7/6/16 Report - How To Conduct More Meaningful Ground And Air Tests With Your Metal Detector. Summer FUN Convention.

Written by the TreasureGuide for the exclusive use of

Florida United Numismatists, Inc., is hosting the 10th Annual Summer FUN Convention in Orlando Florida, July 7 - 9 2016. The convention will be held at the Orange County Convention Center, 9800 International Drive.


I was looking for something the other day - don't remember what - and ran into a video showing some fellows testing and comparing metal detectors on a small piece of buried gold.  They did what most people do.  They buried their target and tried the different detectors to see which did the best. Only one detector gave a good strong signal on the target.  Although I saw a few problems with their method of testing, I wanted to focus on one problem that is not usually seen as a problem.  Almost everybody makes the same mistake.

As you know, there are several things that will affect a detector's signal.  The nature of the target is one thing.  Its composition, size, shape and how it is laying will all affect the detector's signal.

Of course the ground will affect the detector's signal.

And the environment, including such things as electrical interference, will affect the signal.
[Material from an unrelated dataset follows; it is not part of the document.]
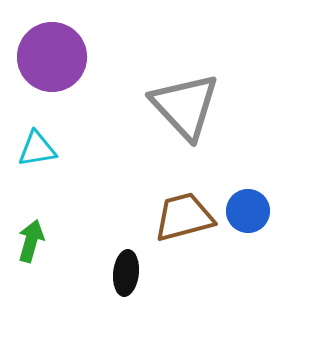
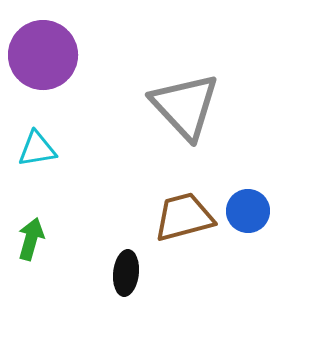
purple circle: moved 9 px left, 2 px up
green arrow: moved 2 px up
So will the detector's settings.

But one thing that is not often taken into account is the behavior of the detectorists.  If you watch either an air test or a ground test, you'll always see the same behavior.  The target, relative to the coil, is moved rapidly, in very short sweeps, and right over the sweet spot of the coil.  That is not how the coil is moved in actual field use.  As bad as that is, there is yet another problem.  The exact position of the target is known, which is not the case when you are hunting.  That is a more serious problem than you might think.
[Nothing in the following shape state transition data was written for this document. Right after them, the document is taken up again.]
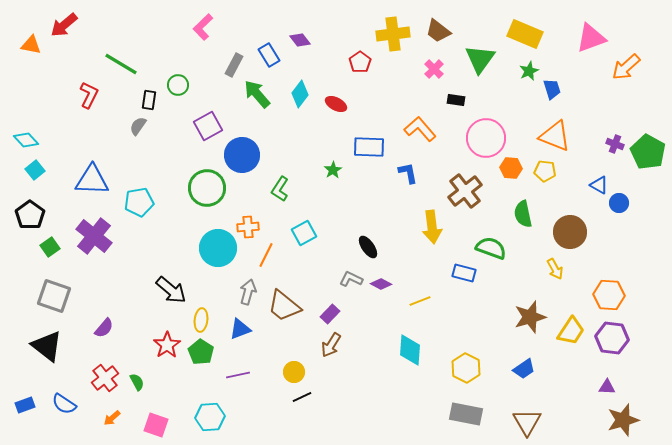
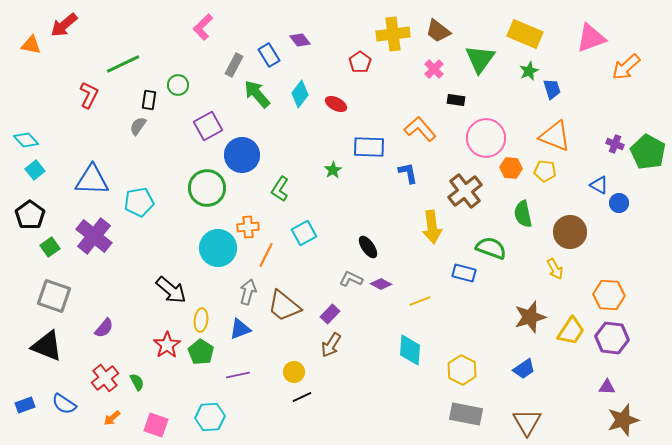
green line at (121, 64): moved 2 px right; rotated 56 degrees counterclockwise
black triangle at (47, 346): rotated 16 degrees counterclockwise
yellow hexagon at (466, 368): moved 4 px left, 2 px down
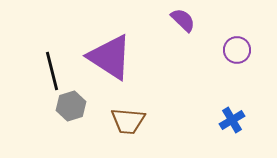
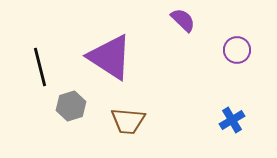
black line: moved 12 px left, 4 px up
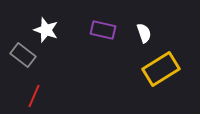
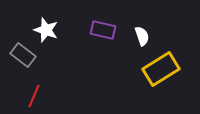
white semicircle: moved 2 px left, 3 px down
When scanning ground during a hunt, the coil would usually be move more slowly, and the target would usually not be directly under the sweet spot of the coil.

When conducting either an air test or ground test, if you want to get results that are similar to actual field performance, the exact position of the target should not be visible to the operator.  I've conducted psychology experiments and know something about how the sensory systems work.
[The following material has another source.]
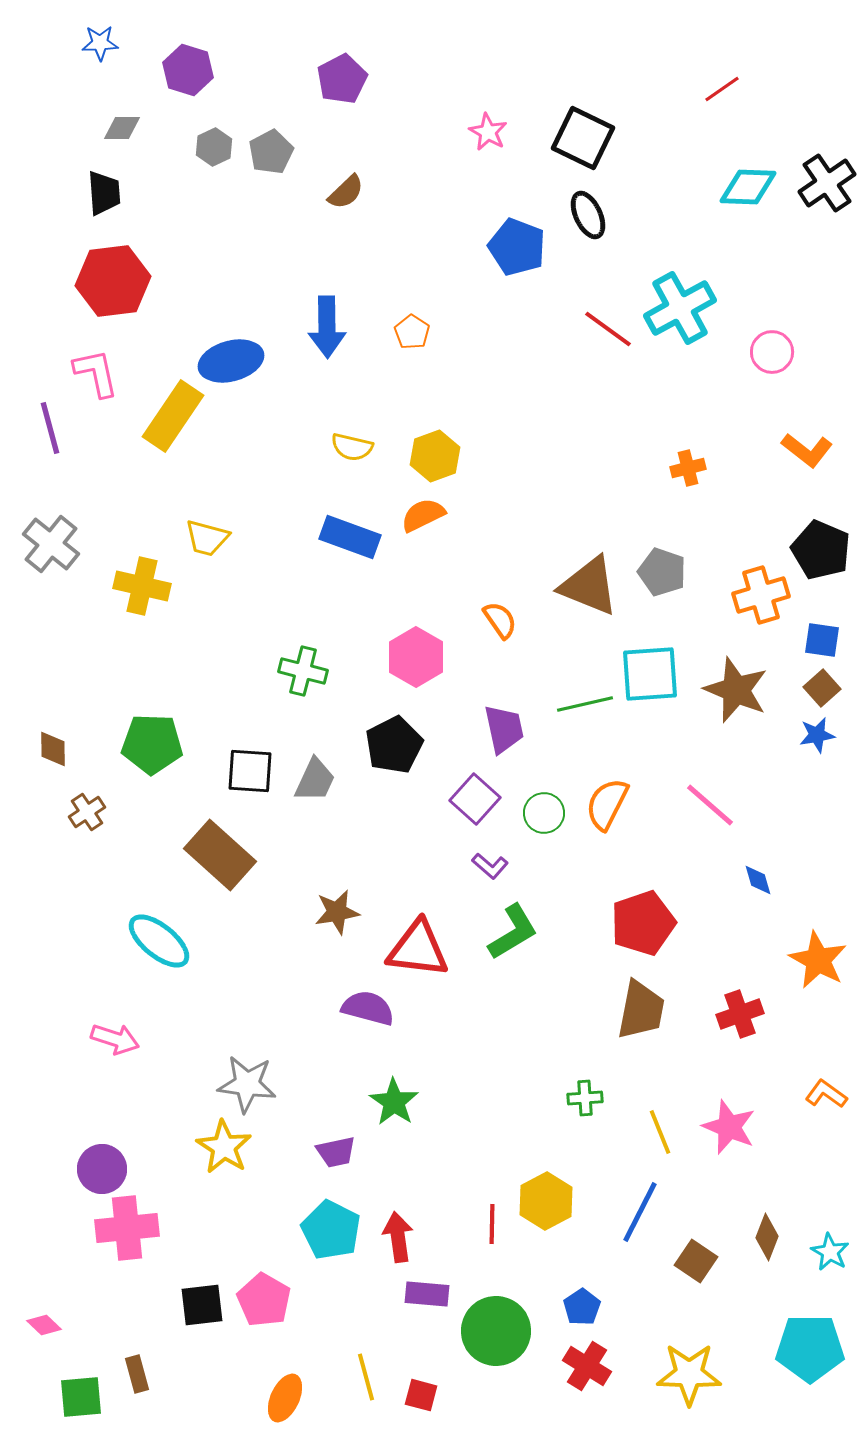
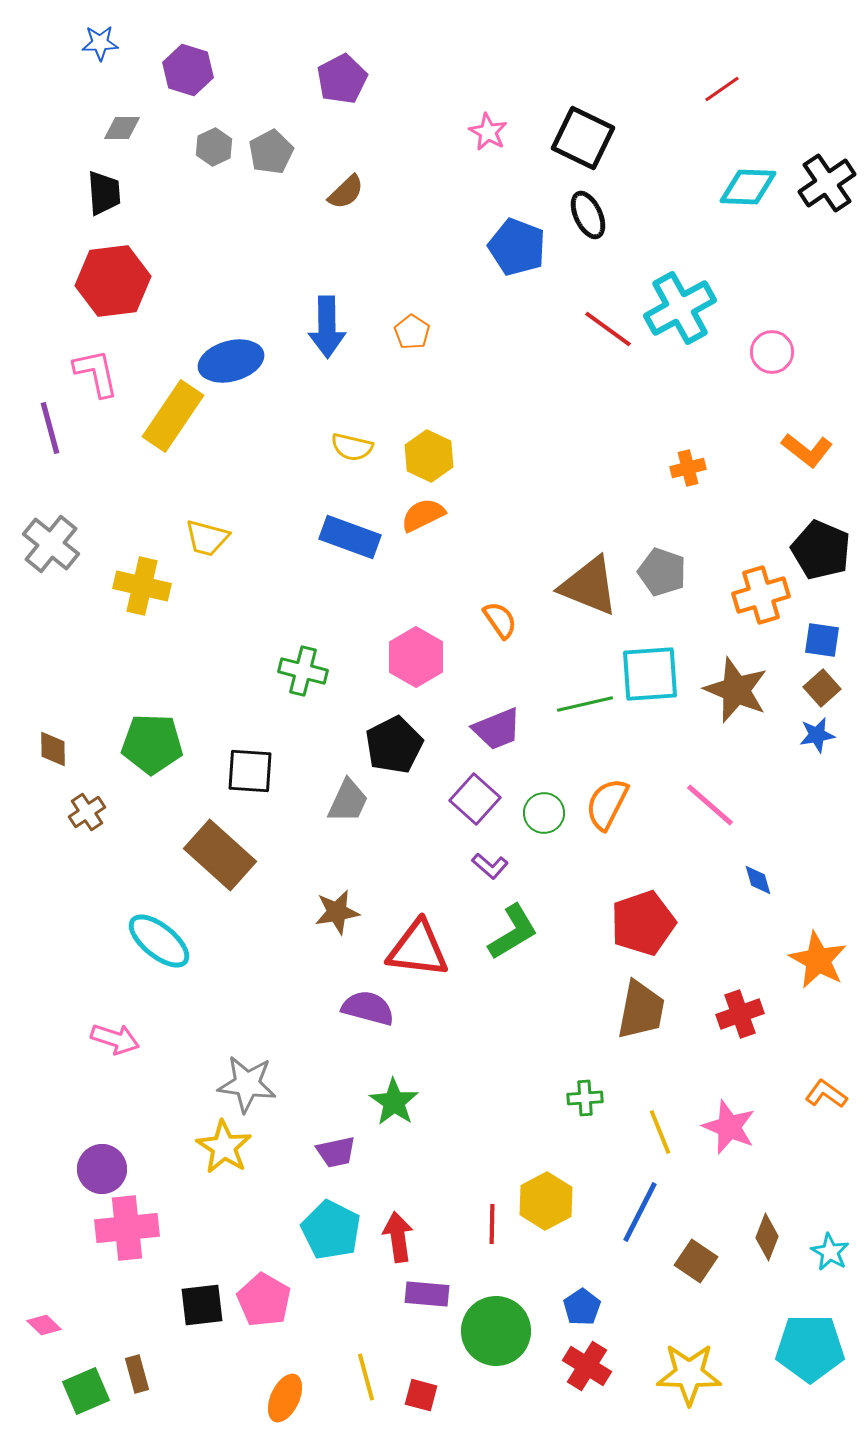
yellow hexagon at (435, 456): moved 6 px left; rotated 15 degrees counterclockwise
purple trapezoid at (504, 729): moved 7 px left; rotated 80 degrees clockwise
gray trapezoid at (315, 780): moved 33 px right, 21 px down
green square at (81, 1397): moved 5 px right, 6 px up; rotated 18 degrees counterclockwise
There is always some level of noise, and a signal can be interpreted as noise, and noise can be interpreted as a good signal.  When the location of the target is known, any noise that occurs when the coil is over the target will be interpreted as noise, and the threshold for detecting a good signal in noise will be much lower when the operator knows when there should be a signal.

I've done this myself when I was testing a new detector in a noisy environment with a lot of static. Noise when the coil is over the target will often be interpreted as a good signal when it is actually noise.

People do not realize how much the tendency is to interpret noise or a marginal signal as a good signal when you know that the coil is centered over the target and a signal is expected..  You know when there should be a signal and therefore interpret almost anything as a good signal when you are expecting a signal.  Noise created by hitting the ground or grass or any random noise will be interpreted as a good signal when you know that the coil is over the target. That tendency is multiplied by a coil that is being moved in short bursts over the spot.

The stereotypical very short and rapid movement that is inevitably seen during air tests and ground tests when the location of the target is known and centered under the coil, is unlike anything that would normally happen in the field, except after a target has been located and is being pinpointed.

To get more significant and realistic air and ground test results, move the coil relative to the target like it would be moved during a hunt.  Remember, most of the time in the field the target will not be under the sweet spot of the coil.

In addition to moving the coil more realistically, during ground tests the operator should not be able to visually identify the location of the target.  He can close his eyes and start a few steps away, proceeding the same way he would in the field.  You might be surprised by how often the target is missed altogether when that is done.


Gold and silver prices have been going up for the last few days.


It looks like we'll be having another week or two of smooth surf on the Treasure Coast.  There is no tropical weather to watch.